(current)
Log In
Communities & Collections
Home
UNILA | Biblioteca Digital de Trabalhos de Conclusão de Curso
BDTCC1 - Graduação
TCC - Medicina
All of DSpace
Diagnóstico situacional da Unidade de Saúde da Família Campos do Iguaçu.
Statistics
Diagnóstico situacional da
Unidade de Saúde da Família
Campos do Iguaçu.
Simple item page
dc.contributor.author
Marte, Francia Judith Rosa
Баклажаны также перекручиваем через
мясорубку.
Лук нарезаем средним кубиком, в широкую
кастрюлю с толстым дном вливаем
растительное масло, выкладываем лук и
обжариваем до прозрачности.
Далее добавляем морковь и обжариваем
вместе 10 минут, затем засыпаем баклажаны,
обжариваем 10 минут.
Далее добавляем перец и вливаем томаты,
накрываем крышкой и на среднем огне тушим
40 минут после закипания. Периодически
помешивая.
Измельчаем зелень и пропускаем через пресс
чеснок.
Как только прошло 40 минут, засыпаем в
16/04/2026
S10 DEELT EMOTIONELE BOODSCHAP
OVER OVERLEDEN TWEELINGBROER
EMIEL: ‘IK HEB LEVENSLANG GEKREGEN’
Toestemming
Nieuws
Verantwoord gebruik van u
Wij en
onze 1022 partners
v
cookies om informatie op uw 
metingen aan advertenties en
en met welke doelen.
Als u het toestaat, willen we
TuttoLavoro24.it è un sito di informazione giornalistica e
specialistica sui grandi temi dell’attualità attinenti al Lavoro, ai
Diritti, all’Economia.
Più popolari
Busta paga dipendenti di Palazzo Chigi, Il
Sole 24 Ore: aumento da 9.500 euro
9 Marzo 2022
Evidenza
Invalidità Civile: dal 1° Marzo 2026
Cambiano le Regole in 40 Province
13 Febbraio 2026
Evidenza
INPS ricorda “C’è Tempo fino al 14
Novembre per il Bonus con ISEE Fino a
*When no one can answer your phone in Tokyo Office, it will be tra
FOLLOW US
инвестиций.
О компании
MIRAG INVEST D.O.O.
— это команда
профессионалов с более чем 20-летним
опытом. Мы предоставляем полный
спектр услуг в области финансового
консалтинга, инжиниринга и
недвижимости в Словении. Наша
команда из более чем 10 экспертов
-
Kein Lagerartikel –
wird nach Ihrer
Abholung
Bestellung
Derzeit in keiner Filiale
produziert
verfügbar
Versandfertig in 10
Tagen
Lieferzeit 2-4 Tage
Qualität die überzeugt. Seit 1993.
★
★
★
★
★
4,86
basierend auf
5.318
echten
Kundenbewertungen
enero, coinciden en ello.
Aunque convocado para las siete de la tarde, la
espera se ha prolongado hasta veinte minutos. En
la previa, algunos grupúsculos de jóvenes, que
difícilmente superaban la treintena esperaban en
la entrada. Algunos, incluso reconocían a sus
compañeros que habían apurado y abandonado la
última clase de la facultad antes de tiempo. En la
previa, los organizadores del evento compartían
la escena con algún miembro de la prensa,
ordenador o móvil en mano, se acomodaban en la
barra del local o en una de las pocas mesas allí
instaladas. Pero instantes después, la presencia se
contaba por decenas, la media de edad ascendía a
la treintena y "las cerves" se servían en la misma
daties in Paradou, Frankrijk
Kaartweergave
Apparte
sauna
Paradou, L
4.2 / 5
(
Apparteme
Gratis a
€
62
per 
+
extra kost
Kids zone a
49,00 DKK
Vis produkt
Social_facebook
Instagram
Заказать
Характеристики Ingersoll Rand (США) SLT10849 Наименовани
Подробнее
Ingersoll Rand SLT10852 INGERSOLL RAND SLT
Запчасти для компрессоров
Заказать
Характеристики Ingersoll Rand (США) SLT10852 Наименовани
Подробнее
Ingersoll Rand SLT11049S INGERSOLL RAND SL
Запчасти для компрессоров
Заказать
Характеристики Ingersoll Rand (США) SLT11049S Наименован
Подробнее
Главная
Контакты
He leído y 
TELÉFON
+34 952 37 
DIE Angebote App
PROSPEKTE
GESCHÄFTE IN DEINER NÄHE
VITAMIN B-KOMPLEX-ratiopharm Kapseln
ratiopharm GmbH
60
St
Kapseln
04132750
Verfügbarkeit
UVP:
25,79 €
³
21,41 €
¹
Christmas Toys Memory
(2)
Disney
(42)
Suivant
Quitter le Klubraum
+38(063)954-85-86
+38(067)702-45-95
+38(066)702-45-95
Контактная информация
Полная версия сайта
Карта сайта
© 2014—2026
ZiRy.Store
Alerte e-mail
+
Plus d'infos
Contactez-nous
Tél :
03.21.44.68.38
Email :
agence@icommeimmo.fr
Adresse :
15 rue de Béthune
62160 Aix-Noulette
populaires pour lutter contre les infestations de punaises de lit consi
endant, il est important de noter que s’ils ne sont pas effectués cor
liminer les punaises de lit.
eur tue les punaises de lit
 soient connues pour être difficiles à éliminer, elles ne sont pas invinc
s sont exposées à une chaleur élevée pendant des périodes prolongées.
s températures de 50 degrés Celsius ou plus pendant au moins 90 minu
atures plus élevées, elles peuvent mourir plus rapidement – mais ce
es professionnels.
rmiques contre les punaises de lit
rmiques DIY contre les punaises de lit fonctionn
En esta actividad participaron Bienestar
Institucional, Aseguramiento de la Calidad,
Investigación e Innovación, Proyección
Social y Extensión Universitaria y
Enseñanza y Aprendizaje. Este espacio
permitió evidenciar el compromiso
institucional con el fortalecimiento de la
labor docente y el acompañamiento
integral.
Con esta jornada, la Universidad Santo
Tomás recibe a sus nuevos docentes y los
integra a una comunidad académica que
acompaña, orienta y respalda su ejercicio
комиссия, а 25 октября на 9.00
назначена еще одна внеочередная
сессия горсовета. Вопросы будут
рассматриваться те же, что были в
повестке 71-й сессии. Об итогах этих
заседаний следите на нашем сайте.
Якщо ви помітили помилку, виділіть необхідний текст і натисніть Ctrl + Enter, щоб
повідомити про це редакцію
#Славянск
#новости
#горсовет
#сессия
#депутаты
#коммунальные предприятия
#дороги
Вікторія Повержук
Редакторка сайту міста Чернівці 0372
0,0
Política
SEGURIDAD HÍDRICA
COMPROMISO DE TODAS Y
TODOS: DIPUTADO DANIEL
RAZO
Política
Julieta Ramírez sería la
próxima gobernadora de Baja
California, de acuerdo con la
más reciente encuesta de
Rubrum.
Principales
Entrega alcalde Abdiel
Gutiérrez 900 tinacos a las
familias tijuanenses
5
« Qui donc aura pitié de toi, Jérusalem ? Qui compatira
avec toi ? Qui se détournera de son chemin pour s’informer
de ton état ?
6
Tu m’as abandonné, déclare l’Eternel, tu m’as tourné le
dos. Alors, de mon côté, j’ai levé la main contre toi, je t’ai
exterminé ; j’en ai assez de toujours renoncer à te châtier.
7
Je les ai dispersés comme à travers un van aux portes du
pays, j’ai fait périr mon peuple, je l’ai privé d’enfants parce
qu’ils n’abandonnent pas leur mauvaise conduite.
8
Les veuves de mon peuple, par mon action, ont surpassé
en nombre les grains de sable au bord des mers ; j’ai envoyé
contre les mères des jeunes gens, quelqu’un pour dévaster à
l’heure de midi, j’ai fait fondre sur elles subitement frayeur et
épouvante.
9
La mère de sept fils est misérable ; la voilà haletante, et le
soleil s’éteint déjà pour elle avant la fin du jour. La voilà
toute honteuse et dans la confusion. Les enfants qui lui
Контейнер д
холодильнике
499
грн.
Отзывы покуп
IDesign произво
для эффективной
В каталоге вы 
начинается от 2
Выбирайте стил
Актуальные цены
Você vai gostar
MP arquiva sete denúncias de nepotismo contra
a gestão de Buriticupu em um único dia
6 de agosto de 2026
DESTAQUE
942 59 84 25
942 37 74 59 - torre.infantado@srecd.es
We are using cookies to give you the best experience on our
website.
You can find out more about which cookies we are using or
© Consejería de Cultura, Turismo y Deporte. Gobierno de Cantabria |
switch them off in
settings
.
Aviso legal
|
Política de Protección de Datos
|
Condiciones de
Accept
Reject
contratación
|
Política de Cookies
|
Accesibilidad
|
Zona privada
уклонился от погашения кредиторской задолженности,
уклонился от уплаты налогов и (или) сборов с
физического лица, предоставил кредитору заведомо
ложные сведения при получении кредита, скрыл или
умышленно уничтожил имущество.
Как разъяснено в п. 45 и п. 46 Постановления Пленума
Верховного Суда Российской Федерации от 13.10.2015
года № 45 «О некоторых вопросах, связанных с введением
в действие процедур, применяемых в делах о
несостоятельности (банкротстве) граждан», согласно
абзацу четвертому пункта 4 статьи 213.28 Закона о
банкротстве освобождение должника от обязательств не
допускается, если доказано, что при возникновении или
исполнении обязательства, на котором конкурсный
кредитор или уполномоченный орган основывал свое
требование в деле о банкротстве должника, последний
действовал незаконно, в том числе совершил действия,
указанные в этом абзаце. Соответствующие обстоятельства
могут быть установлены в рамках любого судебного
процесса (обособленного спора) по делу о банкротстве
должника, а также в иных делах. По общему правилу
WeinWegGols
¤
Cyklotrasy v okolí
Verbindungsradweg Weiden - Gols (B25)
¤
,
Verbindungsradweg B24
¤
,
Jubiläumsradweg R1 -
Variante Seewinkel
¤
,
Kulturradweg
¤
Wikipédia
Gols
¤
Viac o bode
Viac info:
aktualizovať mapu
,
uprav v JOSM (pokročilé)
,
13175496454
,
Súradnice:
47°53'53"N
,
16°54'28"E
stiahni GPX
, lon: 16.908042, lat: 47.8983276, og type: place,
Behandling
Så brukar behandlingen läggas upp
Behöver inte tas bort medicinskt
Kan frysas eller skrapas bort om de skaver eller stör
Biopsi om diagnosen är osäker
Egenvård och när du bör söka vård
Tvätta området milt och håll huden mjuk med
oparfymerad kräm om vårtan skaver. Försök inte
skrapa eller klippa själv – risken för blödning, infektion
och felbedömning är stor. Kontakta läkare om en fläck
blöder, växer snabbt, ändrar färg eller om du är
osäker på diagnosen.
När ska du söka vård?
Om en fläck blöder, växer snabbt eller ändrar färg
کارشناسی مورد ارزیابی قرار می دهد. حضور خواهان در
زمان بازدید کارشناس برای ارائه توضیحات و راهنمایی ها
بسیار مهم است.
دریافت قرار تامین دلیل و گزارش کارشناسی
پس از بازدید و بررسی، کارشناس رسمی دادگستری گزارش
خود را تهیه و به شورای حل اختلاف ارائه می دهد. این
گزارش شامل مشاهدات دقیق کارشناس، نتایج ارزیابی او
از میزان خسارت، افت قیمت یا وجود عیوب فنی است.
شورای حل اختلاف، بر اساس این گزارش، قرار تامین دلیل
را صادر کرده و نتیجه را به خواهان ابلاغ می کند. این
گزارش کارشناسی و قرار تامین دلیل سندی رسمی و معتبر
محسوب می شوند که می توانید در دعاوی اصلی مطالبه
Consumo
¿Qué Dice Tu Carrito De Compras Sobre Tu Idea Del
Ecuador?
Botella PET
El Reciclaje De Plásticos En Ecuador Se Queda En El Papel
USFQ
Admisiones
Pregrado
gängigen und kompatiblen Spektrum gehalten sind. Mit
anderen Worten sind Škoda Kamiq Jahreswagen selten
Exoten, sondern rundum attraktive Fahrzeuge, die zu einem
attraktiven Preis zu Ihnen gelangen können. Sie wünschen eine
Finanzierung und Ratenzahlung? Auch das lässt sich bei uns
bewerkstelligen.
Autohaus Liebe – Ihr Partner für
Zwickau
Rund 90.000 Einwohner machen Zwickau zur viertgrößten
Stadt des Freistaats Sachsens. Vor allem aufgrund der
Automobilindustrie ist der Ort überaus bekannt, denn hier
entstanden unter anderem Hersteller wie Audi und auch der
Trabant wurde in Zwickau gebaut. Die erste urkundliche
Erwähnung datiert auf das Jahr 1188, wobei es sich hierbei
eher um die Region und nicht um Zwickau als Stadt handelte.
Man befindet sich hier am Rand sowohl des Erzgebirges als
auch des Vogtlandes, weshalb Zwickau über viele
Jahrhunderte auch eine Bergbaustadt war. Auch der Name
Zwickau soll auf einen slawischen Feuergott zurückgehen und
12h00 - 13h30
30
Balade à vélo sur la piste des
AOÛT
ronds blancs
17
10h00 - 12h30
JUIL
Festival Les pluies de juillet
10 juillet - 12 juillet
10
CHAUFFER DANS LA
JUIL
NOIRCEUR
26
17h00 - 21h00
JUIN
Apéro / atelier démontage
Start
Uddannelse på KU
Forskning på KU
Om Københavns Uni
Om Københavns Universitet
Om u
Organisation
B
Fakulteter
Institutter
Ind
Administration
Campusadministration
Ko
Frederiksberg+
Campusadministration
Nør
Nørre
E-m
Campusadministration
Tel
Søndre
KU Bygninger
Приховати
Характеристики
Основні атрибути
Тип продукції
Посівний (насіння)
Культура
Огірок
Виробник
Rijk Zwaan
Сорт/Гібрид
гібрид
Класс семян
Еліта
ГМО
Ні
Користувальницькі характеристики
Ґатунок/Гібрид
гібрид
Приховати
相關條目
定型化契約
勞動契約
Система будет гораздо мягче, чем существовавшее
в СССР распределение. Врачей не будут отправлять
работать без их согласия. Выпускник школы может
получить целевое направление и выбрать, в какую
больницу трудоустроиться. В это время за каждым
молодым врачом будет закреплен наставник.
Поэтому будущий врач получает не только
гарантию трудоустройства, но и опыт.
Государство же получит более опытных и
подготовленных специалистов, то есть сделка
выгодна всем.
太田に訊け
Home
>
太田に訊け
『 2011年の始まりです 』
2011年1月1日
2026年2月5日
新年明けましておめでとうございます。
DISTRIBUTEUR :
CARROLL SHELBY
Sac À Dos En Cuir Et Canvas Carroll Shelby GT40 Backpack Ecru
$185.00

◆ WHAT THE EXERCISE ASKS
Output the first line of the entries above and every line after it, exactly as written, ending with the line that contains "Novembre per il Bonus con ISEE Fino a".

◆ REPLY TO THE TASK
(current)
Log In
Communities & Collections
Home
UNILA | Biblioteca Digital de Trabalhos de Conclusão de Curso
BDTCC1 - Graduação
TCC - Medicina
All of DSpace
Diagnóstico situacional da Unidade de Saúde da Família Campos do Iguaçu.
Statistics
Diagnóstico situacional da
Unidade de Saúde da Família
Campos do Iguaçu.
Simple item page
dc.contributor.author
Marte, Francia Judith Rosa
Баклажаны также перекручиваем через
мясорубку.
Лук нарезаем средним кубиком, в широкую
кастрюлю с толстым дном вливаем
растительное масло, выкладываем лук и
обжариваем до прозрачности.
Далее добавляем морковь и обжариваем
вместе 10 минут, затем засыпаем баклажаны,
обжариваем 10 минут.
Далее добавляем перец и вливаем томаты,
накрываем крышкой и на среднем огне тушим
40 минут после закипания. Периодически
помешивая.
Измельчаем зелень и пропускаем через пресс
чеснок.
Как только прошло 40 минут, засыпаем в
16/04/2026
S10 DEELT EMOTIONELE BOODSCHAP
OVER OVERLEDEN TWEELINGBROER
EMIEL: ‘IK HEB LEVENSLANG GEKREGEN’
Toestemming
Nieuws
Verantwoord gebruik van u
Wij en
onze 1022 partners
v
cookies om informatie op uw 
metingen aan advertenties en
en met welke doelen.
Als u het toestaat, willen we
TuttoLavoro24.it è un sito di informazione giornalistica e
specialistica sui grandi temi dell’attualità attinenti al Lavoro, ai
Diritti, all’Economia.
Più popolari
Busta paga dipendenti di Palazzo Chigi, Il
Sole 24 Ore: aumento da 9.500 euro
9 Marzo 2022
Evidenza
Invalidità Civile: dal 1° Marzo 2026
Cambiano le Regole in 40 Province
13 Febbraio 2026
Evidenza
INPS ricorda “C’è Tempo fino al 14
Novembre per il Bonus con ISEE Fino a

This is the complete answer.